Wed, 07/23/2025 - 11:51

Om N Joy, Drink This Cup bring opposite styles to Fleet Treat

Benoit Photo
Om N Joy has won three in a row, including two stakes, and now goes in Friday's Fleet Treat at Del Mar.

DEL MAR, Calif. – Two fillies from opposite sides of the country and with opposite styles of running share the same objective Friday at Del Mar – win the $150,000 Fleet Treat Stakes for 3-year-old fillies bred in California.

They will not get in each other’s way. Om N Joy is a West Coast late-runner shortening to seven furlongs after a come-from-behind win in a stakes route at Santa Anita. Drink This Cup is an East Coast front-runner stretching out after she wired a fast allowance sprint at Delaware Park.

Neither Om N Joy nor Drink This Cup is a cinch in the 12-runner Fleet Treat, nor was neither supposed to be this good this soon for these connections. Trainer Aggie Ordonez recalls the first time she saw Om N Joy at the track. “She stepped off the van – this great, big, gangly filly – and I said, ‘I don’t know if we’ll get her to the races as a 2-year-old, but she’ll be a force when she’s 3, 4, 5.’ And I still believe that.”

:: Play to Win at Del Mar! Get DRF Past Performances, Clocker Reports, Picks, and Betting Strategies all in one place. 

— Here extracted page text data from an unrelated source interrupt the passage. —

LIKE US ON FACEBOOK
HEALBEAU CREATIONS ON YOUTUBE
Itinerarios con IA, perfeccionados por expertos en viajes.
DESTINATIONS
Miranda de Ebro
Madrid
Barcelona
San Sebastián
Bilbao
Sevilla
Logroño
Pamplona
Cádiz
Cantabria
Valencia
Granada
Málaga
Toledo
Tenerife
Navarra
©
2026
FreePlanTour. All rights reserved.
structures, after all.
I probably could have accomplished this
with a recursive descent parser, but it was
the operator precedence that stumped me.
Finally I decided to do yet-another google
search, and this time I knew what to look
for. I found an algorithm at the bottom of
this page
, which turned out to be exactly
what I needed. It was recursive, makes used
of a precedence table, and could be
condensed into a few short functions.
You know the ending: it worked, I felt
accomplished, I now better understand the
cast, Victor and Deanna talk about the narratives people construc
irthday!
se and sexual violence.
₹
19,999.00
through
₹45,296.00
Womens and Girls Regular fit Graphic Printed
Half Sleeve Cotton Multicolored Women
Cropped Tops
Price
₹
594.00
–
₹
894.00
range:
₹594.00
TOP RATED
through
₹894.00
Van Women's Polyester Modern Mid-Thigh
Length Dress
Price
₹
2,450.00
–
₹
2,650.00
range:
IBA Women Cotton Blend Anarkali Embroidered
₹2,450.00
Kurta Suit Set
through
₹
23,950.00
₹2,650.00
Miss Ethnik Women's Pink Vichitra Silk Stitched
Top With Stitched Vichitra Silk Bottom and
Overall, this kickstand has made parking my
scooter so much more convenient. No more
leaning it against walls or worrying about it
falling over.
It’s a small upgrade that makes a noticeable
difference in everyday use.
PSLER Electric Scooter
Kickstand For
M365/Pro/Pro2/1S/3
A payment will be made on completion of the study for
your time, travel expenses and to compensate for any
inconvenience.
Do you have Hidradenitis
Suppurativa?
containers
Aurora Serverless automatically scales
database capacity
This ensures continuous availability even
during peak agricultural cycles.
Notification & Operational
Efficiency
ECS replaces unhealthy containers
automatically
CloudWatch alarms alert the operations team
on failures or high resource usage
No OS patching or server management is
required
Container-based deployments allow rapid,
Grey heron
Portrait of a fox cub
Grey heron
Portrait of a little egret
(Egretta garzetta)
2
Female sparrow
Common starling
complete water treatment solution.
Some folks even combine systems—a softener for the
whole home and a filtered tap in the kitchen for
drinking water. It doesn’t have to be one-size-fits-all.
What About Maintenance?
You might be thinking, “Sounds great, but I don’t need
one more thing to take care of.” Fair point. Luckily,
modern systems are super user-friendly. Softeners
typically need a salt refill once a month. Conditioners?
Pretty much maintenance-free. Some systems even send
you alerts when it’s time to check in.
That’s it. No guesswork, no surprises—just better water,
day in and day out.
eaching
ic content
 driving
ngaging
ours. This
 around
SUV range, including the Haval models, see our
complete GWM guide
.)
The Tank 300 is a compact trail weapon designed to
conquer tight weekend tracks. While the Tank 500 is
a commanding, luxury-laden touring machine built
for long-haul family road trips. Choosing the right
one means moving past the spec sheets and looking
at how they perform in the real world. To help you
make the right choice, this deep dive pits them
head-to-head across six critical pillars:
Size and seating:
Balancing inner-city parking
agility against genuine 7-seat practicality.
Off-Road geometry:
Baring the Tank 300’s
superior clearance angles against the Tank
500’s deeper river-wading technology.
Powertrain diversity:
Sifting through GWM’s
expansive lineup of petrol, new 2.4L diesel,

Om N Joy raced six times at 2, and lost her first seven starts, before the light bulb went on and she went on a tear. Om N Joy, the first stakes winner sired by Om, has won three straight races, including two California-bred stakes for owner-breeders Jerry and Connie Baker. Michael Golovko and Terry Scanlan are co-owners.

Ordonez said Om N Joy is nearly 17 hands. “She’s long-legged, and long-bodied, and every time I look at her, she’s better looking,” Ordonez said. “She has physically filled out and grown. She’s a huge filly, and she’s slowly gotten better.”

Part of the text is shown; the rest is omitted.